Hereditary plays a large part in whether you'll develop bite problems. While there's not much you can do to prevent these causes of malocclusions, you can look for their symptoms and start treatment. The earlier you catch bite problems, the easier they are to treat. Your dentist can tell you which of the following conditions may cause malocclusion:
Abnormal Jaw Size -- An abnormally sized or malformed jaw is one of the major causes of malocclusions known as overbites and underbites. For instance, if the lower jaw is smaller than the upper jaw, an overbite will form, while a larger lower jaw may result in an underbite.

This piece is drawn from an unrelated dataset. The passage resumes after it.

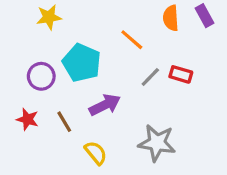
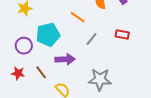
cyan pentagon: (82, 63) -> (48, 35), turned -30
red rectangle: (181, 74) -> (122, 35), moved
purple arrow: (105, 105) -> (65, 59), turned 30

Abnormally Shaped Teeth -- Sometimes the jaw size is fine, but the teeth may be too large or too small for the jaw. Teeth that are too large can cause overcrowding, while smaller teeth could create spaces between them. Teeth that form an odd shape or grow in an angle can keep the jaw from lining up properly when you bite down.
Impacted Teeth -- When there's not enough room for wisdom teeth to appear, they can become impacted. Impacted wisdom teeth may grow in at an angle, putting pressure on other teeth and causing them to shift.
Birth Defects -- Cleft lip and palate is a common birth defect that causes malocclusions.
Extra Teeth -- Although rare, some patients may develop an extra tooth or set of teeth, called supernumerary teeth. Scientists aren't quite sure why this happens, but it's believed to be hereditary, possibly forming if a tooth bud splits or there's hyperactivity in the dental lamina (the tissue that eventually forms a tooth) during development.
Baby Teeth that Don't Fall Out -- In cases where baby teeth are not lost prior to the eruption of adult teeth, patients can also experience overcrowding and shifting of the teeth. Adult teeth that grow in behind baby teeth are a typical cause of malocclusion known as a crossbite.